◆ **Task goal**
Repeat every entry word for word, but leave the images out of your copy.

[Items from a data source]
════════════════
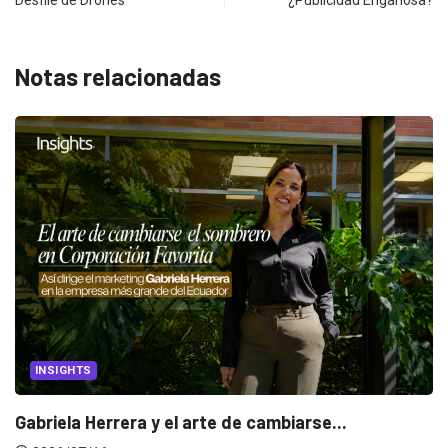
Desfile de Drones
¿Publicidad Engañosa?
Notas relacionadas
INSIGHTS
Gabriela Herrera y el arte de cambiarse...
════════════════
◆ **Your solution**
Desfile de Drones
¿Publicidad Engañosa?
Notas relacionadas
INSIGHTS
Gabriela Herrera y el arte de cambiarse...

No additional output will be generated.